A Machine Learning Approach to Assess Injury Risk in Elite Youth Football Players
It is a team physician's dream to have a tool to identify athletes at risk for injury prior to the season and implement an individualized program to decrease injury risk. Previous studies using multiple-regression analysis of preseason characteristics to predict in-season injuries have not had the precision to be particularly useful. In the August 2020 issue of Medicine & Science in Sports & Exercise®, Rommers and colleagues from Belgium used a machine learning approach to constructing a prediction model for in-season injuries among elite youth football (soccer) players (1).

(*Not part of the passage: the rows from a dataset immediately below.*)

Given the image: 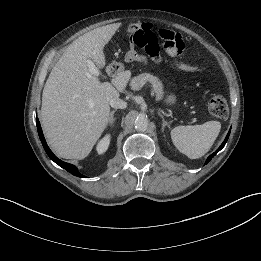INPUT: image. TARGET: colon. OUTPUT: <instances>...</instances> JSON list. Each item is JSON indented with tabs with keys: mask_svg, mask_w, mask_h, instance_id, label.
<instances>
[{
	"mask_svg": "<svg viewBox=\"0 0 261 261\" xmlns=\"http://www.w3.org/2000/svg\"><path fill=\"white\" fill-rule=\"evenodd\" d=\"M128 33L131 34L132 42L145 50L148 57L155 61H160V46L157 35L160 36L164 48L169 55H180L184 49V43L180 35L169 32L168 30H158L150 28L148 21L142 24L130 23L127 26ZM180 66L187 70H194L196 65L180 63ZM208 110L211 115L225 119L229 114V107L226 99L223 96H214L208 102Z\"/></svg>",
	"mask_w": 261,
	"mask_h": 261,
	"instance_id": "colon-1",
	"label": "colon"
}]
</instances>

Anthropometric and motor performance measures were obtained on 734 male youth football (soccer) players in the U10 to U15 Belgian Premier League football clubs prior to the 2017 to 2018 competitive season. Anthropometric variables included height, sitting height, leg length, body weight, and estimated years from peak height velocity (PHV). Tests of general motor coordination (jumping sideways, moving sideways, and balancing backward) and a football-specific motor coordination test involving both agility and dribbling were performed. Physical performance tests were the sit-and-reach test for flexibility, three strength tests (standing broad jump, countermovement jump, and curl-ups) and speed and agility assessments.
Injury was defined as any musculoskeletal condition that required an assessment by the medical or paramedical staff. All teams had on-site medical coverage. Injuries that had a specific identifiable inciting event were categorized as acute, while injuries that lacked an identifiable inciting event at their onset were labeled as overuse injuries. For each player, only the first occurring injury during the season was used in the analysis.
During the study season, 368 initial injuries — 173 overuse and 195 acute — were identified. Machine learning modeling was done using the XGBoost application. The initial model was developed on 80% of players who were randomly selected. This model was then applied to the remaining 20% (147) of the players.
The initial machine learning model had a precision (or positive predictive value) of 84%, which means that the model incorrectly identified 16% of uninjured players as injured. The recall (or sensitivity) was 83% or 17% of injured players were incorrectly identified as uninjured. When this model was applied to the remaining 147 players, the precision and recall were both 85%. This indicates that the injury prediction model did equally as well on the subset of players whose data were not included in the model development. An analysis of the model found that the variables that had the greatest influence on predicting injury were higher age at PHV (late maturers), higher body height and leg length, and lower fat percentage.
A second machine learning analysis was done to develop a model to predict if injured athletes would sustain acute or chronic injuries. Data from the 368 injured athletes were utilized. The model developed on 294 (80%) of the injured athletes had a precision (positive predictive value) and recall (sensitivity) of 82%. When applied to the remaining 74 athletes, precision and recall dropped to 78%. The influence of specific variables was less strong than in the overall injury model. The variables most associated with overuse injuries were lower predicted age at PHV (early maturers), higher sitting height, slower agility test times, and lower moving sideways test scores.
A machine learning approach to injury prediction may have some advantages over a traditional multiple-regression analysis. The machine learning model can better capture the interaction between variables and the influence of variables that have a nonlinear impact on injury. However, the large number of variables (in this study, 29) makes it unlikely that changing one or two variables (if possible) will decrease injury risk. The individual influence of the variables that were subsequently identified as “most predictive” was not strong, particularly in the prediction of acute or overuse injury. In addition, by design, the model is based on a very specific population, so the generalizability to other athletic populations is questionable. However, the machine learning approach could be useful in assessing injury risk in a specific athletic population and in identifying variable interactions that could potentially be incorporated in an injury prevention program.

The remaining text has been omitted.